Almost 40 percent of chronically ill older adults in the U.S. live alone, and a majority of those who are married have spouses with at least one chronic illness than can affect their ability to provide support, according to a U-M study published in the journal Chronic Illness.

The results underscore the importance of health care professionals directly addressing the roles that family members play in the care of their aging parents or other relatives.

"Family members have the potential to significantly help many patients with chronic illness manage their health conditions," says co-author Ann-Marie Rosland, MD, clinical lecturer in the Department of Internal Medicine at the University of Michigan Medical School and research investigator for the Center for Clinical Management Research in the VA Ann Arbor Healthcare System.

"However those family members need more than just information to be successful. We need to teach family members communication skills and provide the tools that they can use to encourage patients to stick to their health regimen."

The study’s authors looked at U.S. residents who were age 51 or older with chronic health problems who participated in the 2006 Health and Retirement Study, a national longitudinal study conducted at the University of Michigan’s Institute for Social Research and funded by the National Institute on Aging.

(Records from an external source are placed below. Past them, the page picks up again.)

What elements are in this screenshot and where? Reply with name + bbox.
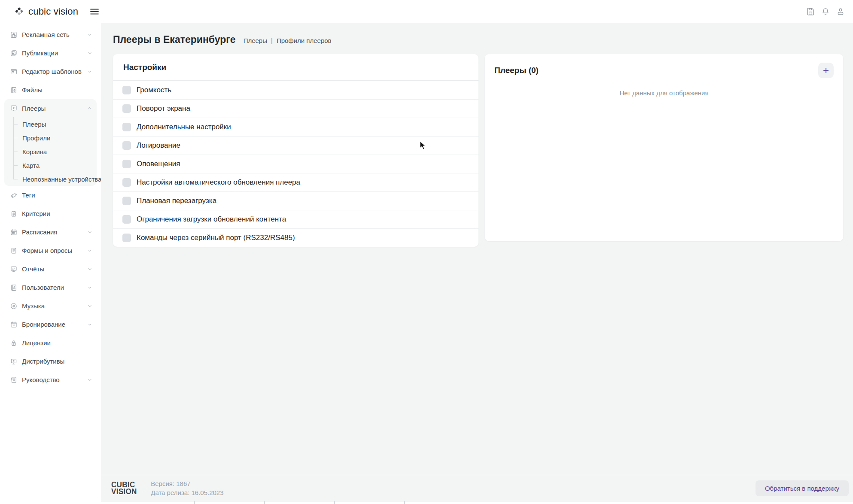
sidebar-subitem-karta[interactable]: Карта	[4, 158, 97, 172]
brand-logo-text: cubic vision	[28, 6, 78, 17]
distrib-icon	[10, 358, 18, 365]
user-icon	[836, 7, 845, 16]
checkbox[interactable]	[122, 141, 131, 150]
tags-icon	[10, 191, 18, 199]
settings-row: Дополнительные настройки	[113, 118, 478, 136]
page-title: Плееры в Екатеринбурге	[113, 34, 236, 46]
sidebar-item-bronirovanie[interactable]: 31Бронирование	[0, 315, 101, 334]
checkbox[interactable]	[122, 104, 131, 113]
network-icon	[10, 31, 18, 39]
sidebar-item-kriterii[interactable]: Критерии	[0, 204, 101, 223]
footer-logo-line2: VISION	[111, 488, 137, 495]
svg-text:31: 31	[12, 324, 15, 326]
license-icon	[10, 339, 18, 347]
sidebar-item-polzovateli[interactable]: Пользователи	[0, 278, 101, 297]
chevron-down-icon	[87, 322, 92, 327]
footer: CUBIC VISION Версия: 1867 Дата релиза: 1…	[101, 475, 853, 501]
settings-row: Громкость	[113, 81, 478, 99]
users-icon	[10, 284, 18, 291]
app-header: cubic vision	[0, 0, 853, 23]
sidebar-item-publikacii[interactable]: Публикации	[0, 44, 101, 62]
title-row: Плееры в Екатеринбурге Плееры | Профили …	[101, 23, 853, 46]
settings-row: Оповещения	[113, 155, 478, 173]
save-icon	[806, 7, 815, 16]
brand: cubic vision	[15, 6, 78, 17]
app-body: Рекламная сетьПубликацииРедактор шаблоно…	[0, 23, 853, 504]
chevron-down-icon	[87, 285, 92, 290]
sidebar-item-reklamnaya-set[interactable]: Рекламная сеть	[0, 25, 101, 44]
sidebar-subitem-neopoznannye-ustrojstva[interactable]: Неопознанные устройства	[4, 172, 97, 186]
empty-state-text: Нет данных для отображения	[494, 89, 834, 97]
music-icon	[10, 302, 18, 310]
bell-button[interactable]	[821, 7, 830, 16]
settings-row: Плановая перезагрузка	[113, 191, 478, 210]
sidebar-item-otchyoty[interactable]: Отчёты	[0, 260, 101, 278]
sidebar-item-fajly[interactable]: Файлы	[0, 81, 101, 99]
hamburger-icon	[89, 6, 100, 17]
manual-icon	[10, 376, 18, 384]
checkbox[interactable]	[122, 178, 131, 187]
chevron-down-icon	[87, 377, 92, 383]
reports-icon	[10, 265, 18, 273]
sidebar-item-licenzii[interactable]: Лицензии	[0, 334, 101, 352]
chevron-up-icon	[87, 106, 92, 111]
sidebar-item-pleery[interactable]: Плееры	[4, 99, 97, 117]
sidebar-item-distributivy[interactable]: Дистрибутивы	[0, 352, 101, 370]
settings-row: Настройки автоматического обновления пле…	[113, 173, 478, 191]
sidebar: Рекламная сетьПубликацииРедактор шаблоно…	[0, 23, 101, 504]
footer-version: Версия: 1867	[151, 479, 223, 488]
sidebar-item-redaktor-shablonov[interactable]: Редактор шаблонов	[0, 62, 101, 81]
sidebar-group-pleery: ПлеерыПлеерыПрофилиКорзинаКартаНеопознан…	[4, 99, 97, 186]
settings-row: Поворот экрана	[113, 99, 478, 118]
add-player-button[interactable]: +	[818, 63, 834, 78]
files-icon	[10, 86, 18, 94]
settings-row: Команды через серийный порт (RS232/RS485…	[113, 228, 478, 247]
screen: cubic vision Рекламная сетьПубликацииРед…	[0, 0, 853, 504]
support-button[interactable]: Обратиться в поддержку	[756, 480, 849, 496]
players-panel-title: Плееры (0)	[494, 66, 539, 75]
footer-meta: Версия: 1867 Дата релиза: 16.05.2023	[151, 479, 223, 497]
settings-row: Логирование	[113, 136, 478, 155]
checkbox[interactable]	[122, 86, 131, 94]
breadcrumb-separator: |	[271, 37, 273, 44]
bell-icon	[821, 7, 830, 16]
breadcrumb-item-players[interactable]: Плееры	[244, 37, 267, 44]
checkbox[interactable]	[122, 215, 131, 224]
strip-tick	[334, 501, 335, 504]
user-button[interactable]	[836, 7, 845, 16]
save-button[interactable]	[806, 7, 815, 16]
sidebar-subitem-profili[interactable]: Профили	[4, 131, 97, 145]
sidebar-nav: Рекламная сетьПубликацииРедактор шаблоно…	[0, 25, 101, 389]
chevron-down-icon	[87, 267, 92, 272]
sidebar-subitem-pleery[interactable]: Плееры	[4, 117, 97, 131]
strip-tick	[404, 501, 405, 504]
schedule-icon	[10, 228, 18, 236]
brand-logo-icon	[15, 7, 24, 16]
sidebar-item-formy-i-oprosy[interactable]: Формы и опросы	[0, 241, 101, 260]
sidebar-item-tegi[interactable]: Теги	[0, 186, 101, 204]
sidebar-subitem-korzina[interactable]: Корзина	[4, 145, 97, 158]
chevron-down-icon	[87, 69, 92, 74]
hamburger-menu-button[interactable]	[89, 6, 100, 17]
breadcrumb-item-player-profiles[interactable]: Профили плееров	[277, 37, 332, 44]
header-actions	[806, 7, 845, 16]
footer-logo: CUBIC VISION	[111, 481, 137, 495]
sidebar-item-raspisaniya[interactable]: Расписания	[0, 223, 101, 241]
checkbox[interactable]	[122, 234, 131, 242]
strip-tick	[264, 501, 265, 504]
chevron-down-icon	[87, 230, 92, 235]
sidebar-item-rukovodstvo[interactable]: Руководство	[0, 370, 101, 389]
checkbox[interactable]	[122, 197, 131, 205]
panels: Настройки ГромкостьПоворот экранаДополни…	[101, 54, 853, 247]
template-icon	[10, 68, 18, 76]
sidebar-item-muzyka[interactable]: Музыка	[0, 297, 101, 315]
settings-panel-title: Настройки	[113, 54, 478, 81]
chevron-down-icon	[87, 51, 92, 56]
breadcrumb: Плееры | Профили плееров	[244, 37, 332, 44]
players-icon	[10, 104, 18, 112]
checkbox[interactable]	[122, 123, 131, 131]
checkbox[interactable]	[122, 160, 131, 168]
settings-panel: Настройки ГромкостьПоворот экранаДополни…	[113, 54, 478, 247]
footer-release-date: Дата релиза: 16.05.2023	[151, 488, 223, 497]
players-panel-header: Плееры (0) +	[494, 63, 834, 78]
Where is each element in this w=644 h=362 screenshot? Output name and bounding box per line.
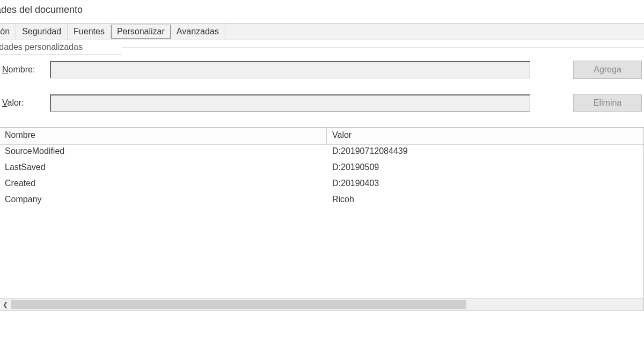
table-row[interactable]: Company Ricoh	[0, 193, 643, 209]
cell-name: LastSaved	[0, 161, 327, 177]
cell-value: Ricoh	[327, 193, 643, 209]
cell-name: Company	[0, 193, 327, 209]
properties-table: Nombre Valor SourceModified D:2019071208…	[0, 127, 644, 311]
value-row: Valor: Elimina	[0, 94, 644, 112]
scroll-thumb[interactable]	[11, 300, 466, 309]
scroll-track[interactable]	[11, 299, 643, 310]
value-label: Valor:	[0, 98, 50, 108]
cell-name: SourceModified	[0, 145, 327, 161]
tab-avanzadas[interactable]: Avanzadas	[171, 24, 225, 40]
table-row[interactable]: LastSaved D:20190509	[0, 161, 643, 177]
window-title: iedades del documento	[0, 0, 644, 23]
name-label: Nombre:	[0, 65, 50, 75]
table-row[interactable]: Created D:20190403	[0, 177, 643, 193]
tab-descripcion[interactable]: cripción	[0, 24, 16, 40]
horizontal-scrollbar[interactable]: ❮	[0, 298, 643, 310]
tab-seguridad[interactable]: Seguridad	[16, 24, 68, 40]
cell-value: D:20190509	[327, 161, 643, 177]
col-header-name[interactable]: Nombre	[0, 128, 327, 144]
scroll-left-icon[interactable]: ❮	[0, 299, 11, 310]
table-body: SourceModified D:20190712084439 LastSave…	[0, 145, 643, 209]
value-input[interactable]	[50, 94, 530, 112]
tab-bar: cripción Seguridad Fuentes Personalizar …	[0, 23, 644, 40]
table-header: Nombre Valor	[0, 128, 643, 145]
panel-title: opiedades personalizadas	[0, 40, 122, 55]
cell-value: D:20190403	[327, 177, 643, 193]
table-row[interactable]: SourceModified D:20190712084439	[0, 145, 643, 161]
tab-fuentes[interactable]: Fuentes	[68, 24, 111, 40]
col-header-value[interactable]: Valor	[327, 128, 643, 144]
name-input[interactable]	[50, 61, 530, 78]
add-button[interactable]: Agrega	[573, 61, 642, 79]
custom-props-form: Nombre: Agrega Valor: Elimina	[0, 48, 644, 112]
name-row: Nombre: Agrega	[0, 61, 644, 79]
delete-button[interactable]: Elimina	[573, 94, 642, 112]
cell-name: Created	[0, 177, 327, 193]
cell-value: D:20190712084439	[327, 145, 643, 161]
tab-personalizar[interactable]: Personalizar	[111, 25, 171, 39]
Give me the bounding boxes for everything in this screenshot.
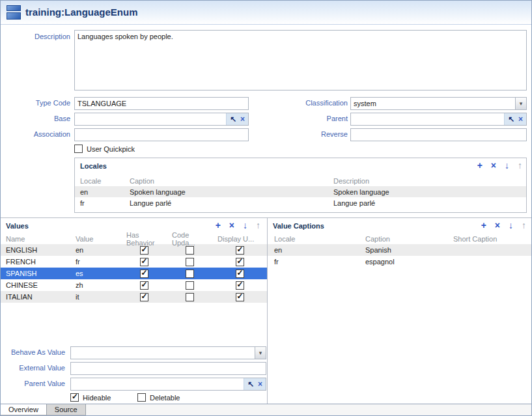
page-title: training:LanguageEnum [25, 7, 138, 18]
value-row[interactable]: FRENCH fr [1, 256, 267, 268]
editor-tabbar: Overview Source [1, 404, 531, 415]
picker-cursor-icon[interactable]: ↖ [247, 380, 254, 388]
editor-header: training:LanguageEnum [1, 1, 531, 25]
base-input[interactable] [75, 113, 226, 125]
has-behavior-checkbox[interactable] [140, 293, 148, 301]
value-row[interactable]: SPANISH es [1, 268, 267, 279]
dropdown-arrow-icon[interactable]: ▾ [255, 347, 266, 359]
display-update-checkbox[interactable] [236, 246, 244, 255]
clear-icon[interactable]: × [240, 115, 245, 123]
description-label: Description [1, 33, 70, 40]
value-captions-table-header: Locale Caption Short Caption [268, 234, 531, 244]
external-value-label: External Value [1, 364, 65, 372]
value-captions-panel: Value Captions + × ↓ ↑ Locale Caption Sh… [268, 217, 531, 404]
has-behavior-checkbox[interactable] [140, 246, 148, 255]
picker-cursor-icon[interactable]: ↖ [230, 115, 236, 123]
parent-value-field: ↖ × [70, 378, 266, 391]
code-update-checkbox[interactable] [186, 293, 194, 301]
parent-field: ↖ × [350, 113, 527, 126]
move-up-icon[interactable]: ↑ [256, 221, 260, 230]
dropdown-arrow-icon[interactable]: ▾ [515, 98, 526, 109]
locales-toolbar: + × ↓ ↑ [477, 161, 522, 170]
association-label: Association [1, 130, 70, 138]
user-quickpick-label: User Quickpick [87, 145, 135, 153]
type-code-input[interactable] [74, 97, 249, 110]
description-input[interactable]: Languages spoken by people. [74, 30, 527, 90]
behave-as-value-select[interactable]: ▾ [70, 346, 266, 359]
classification-label: Classification [261, 99, 348, 107]
values-table-header: Name Value Has Behavior Code Upda... Dis… [1, 234, 267, 244]
value-captions-table: en Spanish fr espagnol [268, 244, 531, 268]
delete-icon[interactable]: × [491, 161, 496, 170]
add-icon[interactable]: + [216, 221, 221, 230]
move-up-icon[interactable]: ↑ [522, 221, 526, 230]
enum-editor-window: training:LanguageEnum Description Langua… [0, 0, 532, 416]
locale-row[interactable]: fr Langue parlé Langue parlé [75, 197, 526, 208]
has-behavior-checkbox[interactable] [140, 258, 148, 266]
code-update-checkbox[interactable] [186, 258, 194, 266]
association-input[interactable] [74, 128, 249, 141]
move-down-icon[interactable]: ↓ [505, 161, 509, 170]
user-quickpick-checkbox[interactable] [74, 145, 83, 153]
value-row[interactable]: CHINESE zh [1, 279, 267, 291]
locales-panel: Locales + × ↓ ↑ Locale Caption Descripti… [74, 158, 527, 213]
code-update-checkbox[interactable] [186, 270, 194, 278]
reverse-input[interactable] [350, 128, 527, 141]
add-icon[interactable]: + [477, 161, 483, 170]
picker-cursor-icon[interactable]: ↖ [508, 115, 514, 123]
display-update-checkbox[interactable] [236, 258, 244, 266]
values-toolbar: + × ↓ ↑ [216, 221, 260, 230]
classification-select[interactable]: system ▾ [350, 97, 527, 110]
parent-label: Parent [261, 115, 348, 122]
hideable-checkbox[interactable] [70, 393, 79, 402]
parent-input[interactable] [351, 113, 504, 125]
tab-source[interactable]: Source [47, 404, 86, 415]
tab-overview[interactable]: Overview [1, 404, 47, 415]
caption-row[interactable]: fr espagnol [268, 256, 531, 268]
add-icon[interactable]: + [481, 221, 486, 230]
classification-value: system [351, 98, 515, 109]
base-label: Base [1, 115, 70, 122]
move-down-icon[interactable]: ↓ [243, 221, 247, 230]
behave-as-value-label: Behave As Value [1, 348, 65, 356]
type-code-label: Type Code [1, 99, 70, 107]
deletable-checkbox[interactable] [137, 393, 146, 402]
locales-table-header: Locale Caption Description [75, 176, 526, 186]
value-row[interactable]: ITALIAN it [1, 291, 267, 303]
code-update-checkbox[interactable] [186, 246, 194, 255]
display-update-checkbox[interactable] [236, 293, 244, 301]
values-title: Values [6, 222, 29, 230]
parent-value-input[interactable] [71, 378, 244, 390]
values-panel: Values + × ↓ ↑ Name Value Has Behavior C… [1, 217, 268, 404]
value-captions-title: Value Captions [273, 222, 324, 230]
reverse-label: Reverse [261, 130, 348, 138]
has-behavior-checkbox[interactable] [140, 270, 148, 278]
move-up-icon[interactable]: ↑ [518, 161, 522, 170]
enum-type-icon [7, 5, 21, 20]
move-down-icon[interactable]: ↓ [509, 221, 513, 230]
locales-title: Locales [80, 162, 107, 170]
parent-value-label: Parent Value [1, 380, 65, 387]
locales-table: en Spoken language Spoken language fr La… [75, 186, 526, 208]
clear-icon[interactable]: × [518, 115, 523, 123]
deletable-label: Deletable [150, 394, 180, 402]
behave-as-value-value [71, 347, 255, 359]
external-value-input[interactable] [70, 362, 266, 375]
code-update-checkbox[interactable] [186, 281, 194, 290]
has-behavior-checkbox[interactable] [140, 281, 148, 290]
locale-row[interactable]: en Spoken language Spoken language [75, 186, 526, 197]
base-field: ↖ × [74, 113, 249, 126]
value-captions-toolbar: + × ↓ ↑ [481, 221, 526, 230]
caption-row[interactable]: en Spanish [268, 244, 531, 256]
value-row[interactable]: ENGLISH en [1, 244, 267, 256]
display-update-checkbox[interactable] [236, 270, 244, 278]
delete-icon[interactable]: × [495, 221, 500, 230]
clear-icon[interactable]: × [258, 380, 262, 388]
values-table: ENGLISH en FRENCH fr SPANISH es [1, 244, 267, 303]
hideable-label: Hideable [83, 394, 111, 402]
delete-icon[interactable]: × [229, 221, 234, 230]
display-update-checkbox[interactable] [236, 281, 244, 290]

Researchers found that 93 percent of the chronically ill older adults had adult children, but for half of them, the children lived more than 10 miles away. Roughly 19 million older chronically ill Americans have adult children living at a distance.

"Even when a spouse is available, the vast majority struggle with their own
chronic medical needs and functional limitations," says John D. Piette, PhD, professor of internal medicine and a senior career scientist with the VA Ann Arbor Healthcare System.

"Fortunately, most of these people had adult children who could be another source of support for their chronic illness care," he says. "But these
relationships are increasingly strained as adult children move farther away from their parents to seek employment or find a more affordable living situation. Distances pose a barrier to the monitoring and frequent support for behavior change that many chronically ill patients need."

Piette and his colleagues at U-M are working to develop telephone monitoring systems that involve family members in a relative’s care through email alerts or automated phone calls. The "CarePartners" program has been developed for
patients with heart failure, diabetes, depression, and cancer chemotherapy. The program is being studied as part of randomized trials and community demonstration programs.

"We know that people with family support follow their self-care regimen more regularly and this is vital to maintaining their health," says Maria Silveira, MD, MPH, physician scientist at the VA Ann Arbor Healthcare System and assistant professor of internal medicine at the U-M Medical School.

"The challenges facing chronically ill patients, their families and their clinical teams are enormous," Piette says. "We need a recognition that for many patients ‘self’ management is a misnomer, since their disease care is actually shared by their family and broader social network."

Informal caregivers play essential roles in filling the gaps in services found in most formal health care systems, such as providing assistance with transportation, medication refilling, emotional support, activities of daily living and a host of other vital tasks.

"Indeed, for many chronically ill patients, sharing their burden with intimate others makes living with their disease not only possible physically, but also worthwhile emotionally and spiritually," says Piette.